__What the exercise asks__
Each entry that appears below should be restated exactly as it is.
===== Records supplied =====
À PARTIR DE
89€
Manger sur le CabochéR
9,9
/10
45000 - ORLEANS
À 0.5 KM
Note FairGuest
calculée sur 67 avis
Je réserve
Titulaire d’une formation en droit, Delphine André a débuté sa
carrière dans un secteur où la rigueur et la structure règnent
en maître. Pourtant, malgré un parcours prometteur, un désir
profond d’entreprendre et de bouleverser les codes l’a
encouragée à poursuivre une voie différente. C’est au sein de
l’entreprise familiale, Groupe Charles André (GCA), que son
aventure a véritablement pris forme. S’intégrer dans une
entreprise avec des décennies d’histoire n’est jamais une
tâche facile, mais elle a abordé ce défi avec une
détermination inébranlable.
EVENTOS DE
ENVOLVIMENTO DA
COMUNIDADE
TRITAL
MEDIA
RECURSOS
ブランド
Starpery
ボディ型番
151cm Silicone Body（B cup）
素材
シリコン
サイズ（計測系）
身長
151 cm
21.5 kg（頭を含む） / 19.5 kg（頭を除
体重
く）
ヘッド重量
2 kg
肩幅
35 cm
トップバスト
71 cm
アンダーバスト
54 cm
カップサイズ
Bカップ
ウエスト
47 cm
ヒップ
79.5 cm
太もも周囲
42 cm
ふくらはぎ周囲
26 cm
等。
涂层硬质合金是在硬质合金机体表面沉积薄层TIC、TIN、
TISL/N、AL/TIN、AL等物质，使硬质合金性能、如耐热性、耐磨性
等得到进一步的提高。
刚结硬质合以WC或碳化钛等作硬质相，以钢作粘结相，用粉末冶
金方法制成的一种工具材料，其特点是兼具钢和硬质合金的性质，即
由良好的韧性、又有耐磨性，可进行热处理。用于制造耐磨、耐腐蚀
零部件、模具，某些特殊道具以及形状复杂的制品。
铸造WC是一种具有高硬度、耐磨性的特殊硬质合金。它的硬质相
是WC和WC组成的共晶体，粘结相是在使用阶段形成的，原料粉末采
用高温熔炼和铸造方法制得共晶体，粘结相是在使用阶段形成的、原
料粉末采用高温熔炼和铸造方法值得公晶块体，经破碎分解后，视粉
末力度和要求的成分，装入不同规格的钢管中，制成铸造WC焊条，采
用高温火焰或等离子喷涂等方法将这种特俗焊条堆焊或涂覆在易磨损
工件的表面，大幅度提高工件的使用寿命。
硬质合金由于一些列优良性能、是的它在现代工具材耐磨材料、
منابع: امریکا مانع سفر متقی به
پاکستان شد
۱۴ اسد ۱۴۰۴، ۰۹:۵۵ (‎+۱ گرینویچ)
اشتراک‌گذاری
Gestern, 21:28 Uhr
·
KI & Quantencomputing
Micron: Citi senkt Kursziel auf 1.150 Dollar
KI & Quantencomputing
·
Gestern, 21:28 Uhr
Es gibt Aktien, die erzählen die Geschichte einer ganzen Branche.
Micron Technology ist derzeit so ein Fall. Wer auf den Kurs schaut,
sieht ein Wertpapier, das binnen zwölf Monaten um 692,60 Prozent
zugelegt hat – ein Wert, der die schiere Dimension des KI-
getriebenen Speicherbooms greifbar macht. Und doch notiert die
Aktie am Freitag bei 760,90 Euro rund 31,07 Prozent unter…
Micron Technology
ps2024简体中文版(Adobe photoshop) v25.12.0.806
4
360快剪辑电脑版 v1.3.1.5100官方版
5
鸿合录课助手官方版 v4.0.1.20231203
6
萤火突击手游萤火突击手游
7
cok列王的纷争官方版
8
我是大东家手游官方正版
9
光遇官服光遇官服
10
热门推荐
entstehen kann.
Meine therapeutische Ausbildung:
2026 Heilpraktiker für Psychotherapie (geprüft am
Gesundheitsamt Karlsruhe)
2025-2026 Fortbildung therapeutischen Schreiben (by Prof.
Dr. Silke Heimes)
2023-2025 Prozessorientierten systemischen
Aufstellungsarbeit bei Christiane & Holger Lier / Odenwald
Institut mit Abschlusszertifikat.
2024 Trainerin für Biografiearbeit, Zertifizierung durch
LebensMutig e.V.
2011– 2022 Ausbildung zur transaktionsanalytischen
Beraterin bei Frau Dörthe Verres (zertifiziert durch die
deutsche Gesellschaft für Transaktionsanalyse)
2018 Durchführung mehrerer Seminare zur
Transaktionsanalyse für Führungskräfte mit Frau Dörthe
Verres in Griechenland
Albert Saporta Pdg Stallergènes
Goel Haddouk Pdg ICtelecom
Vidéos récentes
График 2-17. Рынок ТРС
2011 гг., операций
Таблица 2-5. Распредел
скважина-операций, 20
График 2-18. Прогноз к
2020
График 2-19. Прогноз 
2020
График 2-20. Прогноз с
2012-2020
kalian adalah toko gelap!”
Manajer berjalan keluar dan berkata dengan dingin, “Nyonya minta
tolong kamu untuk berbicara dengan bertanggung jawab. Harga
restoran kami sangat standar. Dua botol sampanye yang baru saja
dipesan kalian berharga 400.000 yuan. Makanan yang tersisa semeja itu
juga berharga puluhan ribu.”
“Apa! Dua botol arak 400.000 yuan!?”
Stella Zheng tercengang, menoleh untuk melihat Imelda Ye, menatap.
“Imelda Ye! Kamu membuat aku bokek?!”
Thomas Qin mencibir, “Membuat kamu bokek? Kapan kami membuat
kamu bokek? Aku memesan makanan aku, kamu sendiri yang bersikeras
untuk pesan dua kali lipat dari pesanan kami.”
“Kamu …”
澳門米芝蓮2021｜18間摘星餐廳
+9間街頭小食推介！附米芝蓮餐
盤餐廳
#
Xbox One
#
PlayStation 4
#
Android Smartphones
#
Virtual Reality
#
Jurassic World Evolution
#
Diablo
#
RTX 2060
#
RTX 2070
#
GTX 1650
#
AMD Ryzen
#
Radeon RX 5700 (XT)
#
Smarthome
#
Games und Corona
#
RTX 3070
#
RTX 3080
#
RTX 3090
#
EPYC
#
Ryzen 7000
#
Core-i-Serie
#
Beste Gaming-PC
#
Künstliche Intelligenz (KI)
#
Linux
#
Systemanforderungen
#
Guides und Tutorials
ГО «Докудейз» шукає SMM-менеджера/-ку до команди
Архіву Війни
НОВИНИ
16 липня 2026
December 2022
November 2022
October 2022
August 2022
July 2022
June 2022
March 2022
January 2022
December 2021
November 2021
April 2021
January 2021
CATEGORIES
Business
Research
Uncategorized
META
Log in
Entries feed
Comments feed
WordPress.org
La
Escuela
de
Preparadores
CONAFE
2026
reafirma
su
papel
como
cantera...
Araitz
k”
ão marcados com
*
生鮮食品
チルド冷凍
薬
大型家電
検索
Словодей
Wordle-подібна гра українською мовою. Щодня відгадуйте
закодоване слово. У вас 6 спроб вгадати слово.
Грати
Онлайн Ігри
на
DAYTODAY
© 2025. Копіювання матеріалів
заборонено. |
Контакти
=====
__Result of the task__
À PARTIR DE
89€
Manger sur le CabochéR
9,9
/10
45000 - ORLEANS
À 0.5 KM
Note FairGuest
calculée sur 67 avis
Je réserve
Titulaire d’une formation en droit, Delphine André a débuté sa
carrière dans un secteur où la rigueur et la structure règnent
en maître. Pourtant, malgré un parcours prometteur, un désir
profond d’entreprendre et de bouleverser les codes l’a
encouragée à poursuivre une voie différente. C’est au sein de
l’entreprise familiale, Groupe Charles André (GCA), que son
aventure a véritablement pris forme. S’intégrer dans une
entreprise avec des décennies d’histoire n’est jamais une
tâche facile, mais elle a abordé ce défi avec une
détermination inébranlable.
EVENTOS DE
ENVOLVIMENTO DA
COMUNIDADE
TRITAL
MEDIA
RECURSOS
ブランド
Starpery
ボディ型番
151cm Silicone Body（B cup）
素材
シリコン
サイズ（計測系）
身長
151 cm
21.5 kg（頭を含む） / 19.5 kg（頭を除
体重
く）
ヘッド重量
2 kg
肩幅
35 cm
トップバスト
71 cm
アンダーバスト
54 cm
カップサイズ
Bカップ
ウエスト
47 cm
ヒップ
79.5 cm
太もも周囲
42 cm
ふくらはぎ周囲
26 cm
等。
涂层硬质合金是在硬质合金机体表面沉积薄层TIC、TIN、
TISL/N、AL/TIN、AL等物质，使硬质合金性能、如耐热性、耐磨性
等得到进一步的提高。
刚结硬质合以WC或碳化钛等作硬质相，以钢作粘结相，用粉末冶
金方法制成的一种工具材料，其特点是兼具钢和硬质合金的性质，即
由良好的韧性、又有耐磨性，可进行热处理。用于制造耐磨、耐腐蚀
零部件、模具，某些特殊道具以及形状复杂的制品。
铸造WC是一种具有高硬度、耐磨性的特殊硬质合金。它的硬质相
是WC和WC组成的共晶体，粘结相是在使用阶段形成的，原料粉末采
用高温熔炼和铸造方法制得共晶体，粘结相是在使用阶段形成的、原
料粉末采用高温熔炼和铸造方法值得公晶块体，经破碎分解后，视粉
末力度和要求的成分，装入不同规格的钢管中，制成铸造WC焊条，采
用高温火焰或等离子喷涂等方法将这种特俗焊条堆焊或涂覆在易磨损
工件的表面，大幅度提高工件的使用寿命。
硬质合金由于一些列优良性能、是的它在现代工具材耐磨材料、
منابع: امریکا مانع سفر متقی به
پاکستان شد
۱۴ اسد ۱۴۰۴، ۰۹:۵۵ (‎+۱ گرینویچ)
اشتراک‌گذاری
Gestern, 21:28 Uhr
·
KI & Quantencomputing
Micron: Citi senkt Kursziel auf 1.150 Dollar
KI & Quantencomputing
·
Gestern, 21:28 Uhr
Es gibt Aktien, die erzählen die Geschichte einer ganzen Branche.
Micron Technology ist derzeit so ein Fall. Wer auf den Kurs schaut,
sieht ein Wertpapier, das binnen zwölf Monaten um 692,60 Prozent
zugelegt hat – ein Wert, der die schiere Dimension des KI-
getriebenen Speicherbooms greifbar macht. Und doch notiert die
Aktie am Freitag bei 760,90 Euro rund 31,07 Prozent unter…
Micron Technology
ps2024简体中文版(Adobe photoshop) v25.12.0.806
4
360快剪辑电脑版 v1.3.1.5100官方版
5
鸿合录课助手官方版 v4.0.1.20231203
6
萤火突击手游萤火突击手游
7
cok列王的纷争官方版
8
我是大东家手游官方正版
9
光遇官服光遇官服
10
热门推荐
entstehen kann.
Meine therapeutische Ausbildung:
2026 Heilpraktiker für Psychotherapie (geprüft am
Gesundheitsamt Karlsruhe)
2025-2026 Fortbildung therapeutischen Schreiben (by Prof.
Dr. Silke Heimes)
2023-2025 Prozessorientierten systemischen
Aufstellungsarbeit bei Christiane & Holger Lier / Odenwald
Institut mit Abschlusszertifikat.
2024 Trainerin für Biografiearbeit, Zertifizierung durch
LebensMutig e.V.
2011– 2022 Ausbildung zur transaktionsanalytischen
Beraterin bei Frau Dörthe Verres (zertifiziert durch die
deutsche Gesellschaft für Transaktionsanalyse)
2018 Durchführung mehrerer Seminare zur
Transaktionsanalyse für Führungskräfte mit Frau Dörthe
Verres in Griechenland
Albert Saporta Pdg Stallergènes
Goel Haddouk Pdg ICtelecom
Vidéos récentes
График 2-17. Рынок ТРС
2011 гг., операций
Таблица 2-5. Распредел
скважина-операций, 20
График 2-18. Прогноз к
2020
График 2-19. Прогноз 
2020
График 2-20. Прогноз с
2012-2020
kalian adalah toko gelap!”
Manajer berjalan keluar dan berkata dengan dingin, “Nyonya minta
tolong kamu untuk berbicara dengan bertanggung jawab. Harga
restoran kami sangat standar. Dua botol sampanye yang baru saja
dipesan kalian berharga 400.000 yuan. Makanan yang tersisa semeja itu
juga berharga puluhan ribu.”
“Apa! Dua botol arak 400.000 yuan!?”
Stella Zheng tercengang, menoleh untuk melihat Imelda Ye, menatap.
“Imelda Ye! Kamu membuat aku bokek?!”
Thomas Qin mencibir, “Membuat kamu bokek? Kapan kami membuat
kamu bokek? Aku memesan makanan aku, kamu sendiri yang bersikeras
untuk pesan dua kali lipat dari pesanan kami.”
“Kamu …”
澳門米芝蓮2021｜18間摘星餐廳
+9間街頭小食推介！附米芝蓮餐
盤餐廳
#
Xbox One
#
PlayStation 4
#
Android Smartphones
#
Virtual Reality
#
Jurassic World Evolution
#
Diablo
#
RTX 2060
#
RTX 2070
#
GTX 1650
#
AMD Ryzen
#
Radeon RX 5700 (XT)
#
Smarthome
#
Games und Corona
#
RTX 3070
#
RTX 3080
#
RTX 3090
#
EPYC
#
Ryzen 7000
#
Core-i-Serie
#
Beste Gaming-PC
#
Künstliche Intelligenz (KI)
#
Linux
#
Systemanforderungen
#
Guides und Tutorials
ГО «Докудейз» шукає SMM-менеджера/-ку до команди
Архіву Війни
НОВИНИ
16 липня 2026
December 2022
November 2022
October 2022
August 2022
July 2022
June 2022
March 2022
January 2022
December 2021
November 2021
April 2021
January 2021
CATEGORIES
Business
Research
Uncategorized
META
Log in
Entries feed
Comments feed
WordPress.org
La
Escuela
de
Preparadores
CONAFE
2026
reafirma
su
papel
como
cantera...
Araitz
k”
ão marcados com
*
生鮮食品
チルド冷凍
薬
大型家電
検索
Словодей
Wordle-подібна гра українською мовою. Щодня відгадуйте
закодоване слово. У вас 6 спроб вгадати слово.
Грати
Онлайн Ігри
на
DAYTODAY
© 2025. Копіювання матеріалів
заборонено. |
Контакти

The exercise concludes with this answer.